I own an Orvis very casual walker jacket made of Ventile and it´s an excellent piece of garment. But I wouldn´t recommend bespeaking a full length trenchcoat made out of the fabric.
I think part of the trouble would be that Ventile would not work well as a structured garment. But I think as an unstructured and possibly unlined Mac or raincoat it would protect the wearer from the elements although perhaps a little shapeless or baggy. The alternative is the ghastly 'technical wear' that stinks, and sweats like billy-o.
Hello Castiglione.castiglione wrote: So, were you to bespoke a rainwear which fabric would you pick? Thanks in advance.
What kind of garment do you have in mind? Are you looking for just a shell for warm weather, something that is lightweight and easy to fold and toss in your suitcase for traveling? Or are you looking for a fully tailored trenchcoat or mac with a warm lining?
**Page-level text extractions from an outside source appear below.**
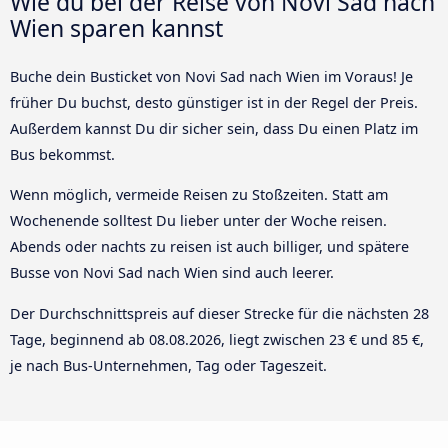
Wie du bei der Reise von Novi Sad nach
Wien sparen kannst
Buche dein Busticket von Novi Sad nach Wien im Voraus! Je
früher Du buchst, desto günstiger ist in der Regel der Preis.
Außerdem kannst Du dir sicher sein, dass Du einen Platz im
Bus bekommst.
Wenn möglich, vermeide Reisen zu Stoßzeiten. Statt am
Wochenende solltest Du lieber unter der Woche reisen.
Abends oder nachts zu reisen ist auch billiger, und spätere
Busse von Novi Sad nach Wien sind auch leerer.
Der Durchschnittspreis auf dieser Strecke für die nächsten 28
Tage, beginnend ab
08.08.2026
, liegt zwischen 23 € und 85 €,
je nach Bus-Unternehmen, Tag oder Tageszeit.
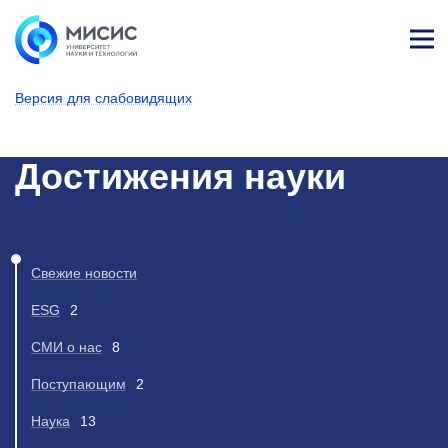
Лич
ны
Версия для слабовидящих
й
каб
НИТУ МИСИС
Новости
ине
т
Достижения науки
Свежие новости
ESG
2
СМИ о нас
8
Поступающим
2
Наука
13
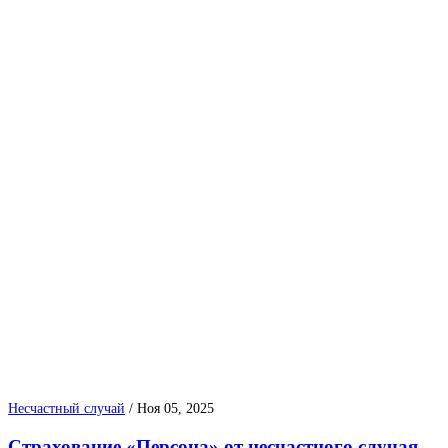
Несчастный случай
/
Ноя 05, 2025
Страхование «Персона» от несчастного случая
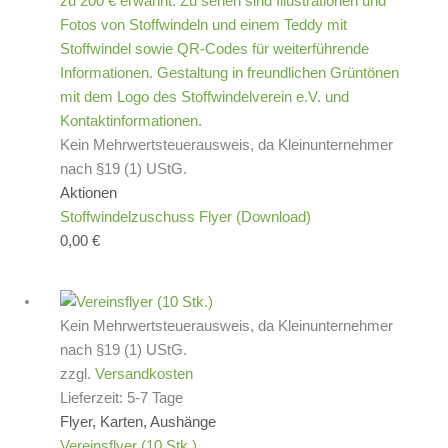
Kein Mehrwertsteuerausweis, da Kleinunternehmer
nach §19 (1) UStG.
Aktionen
Stoffwindelzuschuss Flyer (Download)
0,00
€
Kein Mehrwertsteuerausweis, da Kleinunternehmer
nach §19 (1) UStG.
zzgl.
Versandkosten
Lieferzeit:
5-7 Tage
Flyer, Karten, Aushänge
Vereinsflyer (10 Stk.)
In very general terms, the former would required ideally a light single layer of cotton (maybe blended with a bit of nylon and, forgive me, polyester) unlined and with some durable water repellent treatment outside. This water repellent treatment will not diminish the breathability of the garment. Avoid cotton that is coated inside with polyurethane since this will do make it loose its breathability. A more substantial raincoat, if you don't mind more weight and bulk, would require ideally a laminated cloth (with the new techno membranes it would be almost bullet proof, stand any sustained downpour but still be breathable). This raincoat will still require the durable water repellent treatment on the outer layer.
In any case, if you're going bespoke, there will be plenty of samples in the shop.
My favorite "raincoat", and only one bespoken, is an old fly front covert coat made of gabardine that has been re-treated several times with water repellent.
I have been on the look out for a dressy raincoat for a few years, to no avail. Apart from the quality and fit issues already mentioned ..there is the colour. I find with a fair complexion, that there is one colour which looks great, but the smallest deviation can make you look washed out. I decided that the answer is to use a light overcoat which would look okay in summer rain..and perhaps one that you're not too precious about. A covert coat would be ideal for this..good advice !...thanks..My favorite "raincoat", and only one bespoken, is an old fly front covert coat made of gabardine that has been re-treated several times with water repellent.